__Work instruction__: Your answer should be a single number: the count of lines in the records below containing the word "Ράλι".

Recorded data
- - - - - - -

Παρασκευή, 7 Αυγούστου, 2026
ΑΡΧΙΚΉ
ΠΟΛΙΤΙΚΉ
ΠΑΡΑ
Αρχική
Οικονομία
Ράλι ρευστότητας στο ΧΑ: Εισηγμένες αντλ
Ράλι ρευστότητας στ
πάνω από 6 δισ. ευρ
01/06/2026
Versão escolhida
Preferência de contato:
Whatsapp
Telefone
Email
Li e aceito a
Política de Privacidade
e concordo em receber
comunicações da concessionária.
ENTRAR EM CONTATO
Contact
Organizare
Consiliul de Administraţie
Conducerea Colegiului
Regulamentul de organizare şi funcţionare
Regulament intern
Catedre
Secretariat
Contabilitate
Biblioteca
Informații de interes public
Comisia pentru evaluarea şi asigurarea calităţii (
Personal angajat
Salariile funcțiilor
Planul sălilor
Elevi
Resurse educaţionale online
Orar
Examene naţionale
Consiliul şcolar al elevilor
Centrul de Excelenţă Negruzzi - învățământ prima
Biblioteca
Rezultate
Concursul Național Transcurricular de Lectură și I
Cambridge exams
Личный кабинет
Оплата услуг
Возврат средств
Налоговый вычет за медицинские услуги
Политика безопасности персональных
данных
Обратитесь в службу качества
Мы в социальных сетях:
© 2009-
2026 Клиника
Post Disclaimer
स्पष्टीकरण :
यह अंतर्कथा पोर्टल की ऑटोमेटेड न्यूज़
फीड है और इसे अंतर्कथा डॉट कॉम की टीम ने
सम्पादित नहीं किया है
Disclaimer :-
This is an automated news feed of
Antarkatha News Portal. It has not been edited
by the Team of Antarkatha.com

- - - - - - -

__Solved problem__: 2